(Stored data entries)

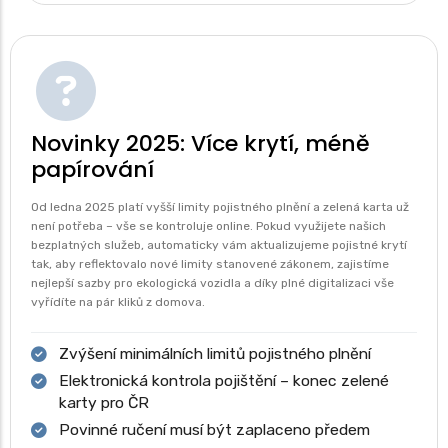
Novinky 2025: Více krytí, méně
papírování
Od ledna 2025 platí vyšší limity pojistného plnění a zelená karta už
není potřeba – vše se kontroluje online. Pokud využijete našich
bezplatných služeb, automaticky vám aktualizujeme pojistné krytí
tak, aby reflektovalo nové limity stanovené zákonem, zajistíme
nejlepší sazby pro ekologická vozidla a díky plné digitalizaci vše
vyřídíte na pár kliků z domova.
Zvýšení minimálních limitů pojistného plnění
Elektronická kontrola pojištění – konec zelené
karty pro ČR
Povinné ručení musí být zaplaceno předem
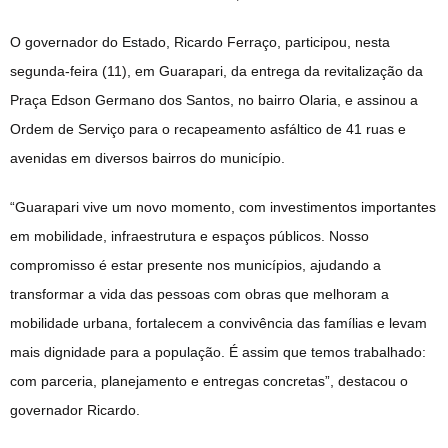
O governador do Estado, Ricardo Ferraço, participou, nesta
segunda-feira (11), em Guarapari, da entrega da revitalização da
Praça Edson Germano dos Santos, no bairro Olaria, e assinou a
Ordem de Serviço para o recapeamento asfáltico de 41 ruas e
avenidas em diversos bairros do município.
“Guarapari vive um novo momento, com investimentos importantes
em mobilidade, infraestrutura e espaços públicos. Nosso
compromisso é estar presente nos municípios, ajudando a
transformar a vida das pessoas com obras que melhoram a
mobilidade urbana, fortalecem a convivência das famílias e levam
mais dignidade para a população. É assim que temos trabalhado:
com parceria, planejamento e entregas concretas”, destacou o
governador Ricardo.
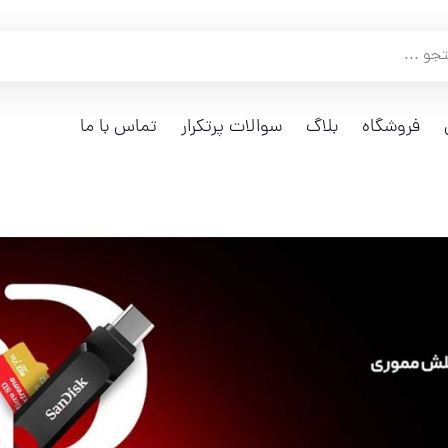
فروشگاه
بلاگ
سوالات پرتکرار
تماس با ما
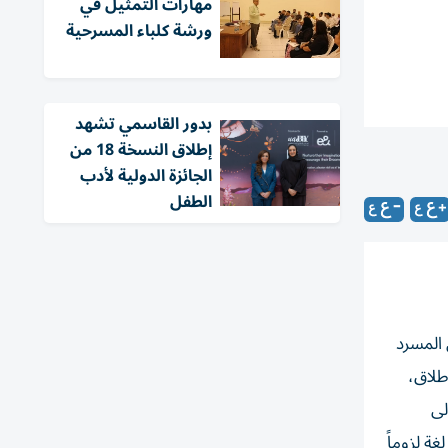
مهارات التمثيل في
ورشة كلباء المسرحية
بدور القاسمي تشهد
إطلاق النسخة 18 من
الجائزة الدولية لأدب
الطفل
وصفه مدخلاً مستقلاً في المسرد
طلاق،
لى
ة لزوماً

--- TASK DESCRIPTION ---
Leave out the pictures and retype the rest of the entries exactly.

--- THE COMPLETED TASK ---
Novinky 2025: Více krytí, méně
papírování
Od ledna 2025 platí vyšší limity pojistného plnění a zelená karta už
není potřeba – vše se kontroluje online. Pokud využijete našich
bezplatných služeb, automaticky vám aktualizujeme pojistné krytí
tak, aby reflektovalo nové limity stanovené zákonem, zajistíme
nejlepší sazby pro ekologická vozidla a díky plné digitalizaci vše
vyřídíte na pár kliků z domova.
Zvýšení minimálních limitů pojistného plnění
Elektronická kontrola pojištění – konec zelené
karty pro ČR
Povinné ručení musí být zaplaceno předem
O governador do Estado, Ricardo Ferraço, participou, nesta
segunda-feira (11), em Guarapari, da entrega da revitalização da
Praça Edson Germano dos Santos, no bairro Olaria, e assinou a
Ordem de Serviço para o recapeamento asfáltico de 41 ruas e
avenidas em diversos bairros do município.
“Guarapari vive um novo momento, com investimentos importantes
em mobilidade, infraestrutura e espaços públicos. Nosso
compromisso é estar presente nos municípios, ajudando a
transformar a vida das pessoas com obras que melhoram a
mobilidade urbana, fortalecem a convivência das famílias e levam
mais dignidade para a população. É assim que temos trabalhado:
com parceria, planejamento e entregas concretas”, destacou o
governador Ricardo.
فروشگاه
بلاگ
سوالات پرتکرار
تماس با ما
مهارات التمثيل في
ورشة كلباء المسرحية
بدور القاسمي تشهد
إطلاق النسخة 18 من
الجائزة الدولية لأدب
الطفل
وصفه مدخلاً مستقلاً في المسرد
طلاق،
لى
ة لزوماً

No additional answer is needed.